Manafonistas

on life, music etc beyond mainstream

2015 31 Mai

Lost classic #13: Song.

von: Ian McCartney Abgelegt unter: Blog | TB | 7 Kommentare

It would take a long time to find the quote verbatim. It’s on a CD inlay card. Despite being mega-Zen and forever pushing forward to own as few objects as possible – other than coins, jeans (Lee or Levi’s), shoes, shirt, jumper, coat, etc. and Android phone/tablet – there’s too many CDs to go through.
 
The CD in question is A Letter From St. Paul by The Silencers, and the CD inlay, in tiny print, somewhere, says „God made Calum Malcolm and then got scared“. I may be paraphrasing (I hope not). The gist of the quote being that Calum Malcolm is the kind of genius whose genius is so genius that it’s beyond fucking genius.
 
I wouldn’t go that far, myself. I’d go a few light miles further. Any work I’ve heard by this producer has no producer footprint, no auteur vibe – for auteur vibe is always auteur manqué vibe in the final analysis. How could it be otherwise? Any work I’ve heard by artists who worked with this producer is the work itself, except worlds better than it would have been with any other mind working the magic of the production.
 
Yeah. So where was I, again? Yes, Song (Produced by … ?) This was (I think) the second LP by It’s Immaterial. A Liverpool band. Liverpool, the city in England whose name must surely be familiar if you’re a fan of its greatest band ever: The Royal Family and the Poor, whose prescient pop groove shakes the world to this day. Lovely Liverpool. A city I don’t visit often enough, a city that has never lost its magic. Other Liverpool greats: The Strands, Echo & The Bunnymen, and – how could I forget – Half Man Half Biscuit.
 
Song was produced by Calum Malcolm and released sometime in the late 80s. Possibly on an associated Virgin label. Branson’s labels always cooked up good releases in good indie fashion, but because their distribution was major label, it meant that they fell between two stools (indie/major) and into a magical limbo where you have a) no fifth gear A&R drive and b) no indie underdog kudos. Sometimes, the best place for genius is a space beyond print reviews, culture politics and mainstream FM radio.
 
 
Sample lyrics:
 
Track one, An Ordinary Life: „From the shore to the station, blinds are down … people say the place is slowly dying, there’s not a sound … in New Brighton when it rains. New Brighton in the rain“. (If you want an idea of the New Brighton the lyric references, check out this clip (fast forward to exactly 4 minutes and 59 seconds in.)

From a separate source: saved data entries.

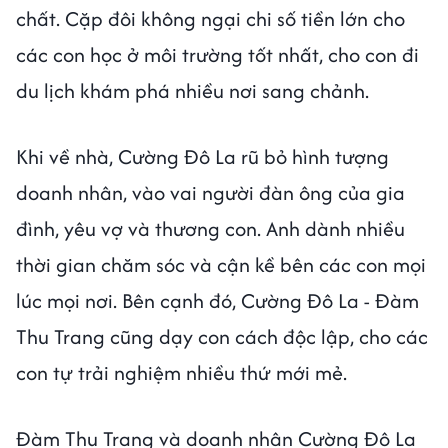
chất. Cặp đôi không ngại chi số tiền lớn cho
các con học ở môi trường tốt nhất, cho con đi
du lịch khám phá nhiều nơi sang chảnh.
Khi về nhà, Cường Đô La rũ bỏ hình tượng
doanh nhân, vào vai người đàn ông của gia
đình, yêu vợ và thương con. Anh dành nhiều
thời gian chăm sóc và cận kề bên các con mọi
lúc mọi nơi. Bên cạnh đó, Cường Đô La - Đàm
Thu Trang cũng dạy con cách độc lập, cho các
con tự trải nghiệm nhiều thứ mới mẻ.
Đàm Thu Trang và doanh nhân Cường Đô La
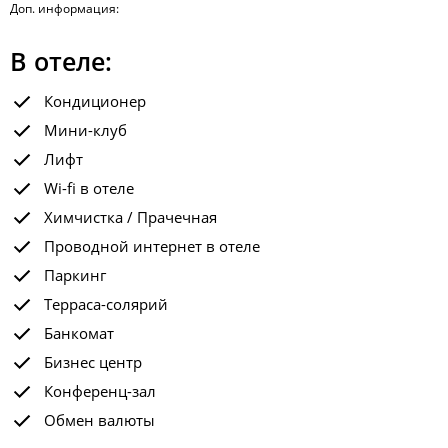
Доп. информация:
В отеле:
Кондиционер
Мини-клуб
Лифт
Wi-fi в отеле
Химчистка / Прачечная
Проводной интернет в отеле
Паркинг
Терраса-солярий
Банкомат
Бизнес центр
Конференц-зал
Обмен валюты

Track two, Endless Holiday: „Bye. I watch you from the drive. Enjoy your work is the last thing I say. You wish for Friday, well I glance up and down the road before returning to the home to put the breakfast things away…“ (A surreal song in the best way, this composition addresses redundancy from a moneyed viewpoint in Thatcher’s England – this is the dole queue’s real obverse, and by omission it shouts, silently, about dignity. What a song.)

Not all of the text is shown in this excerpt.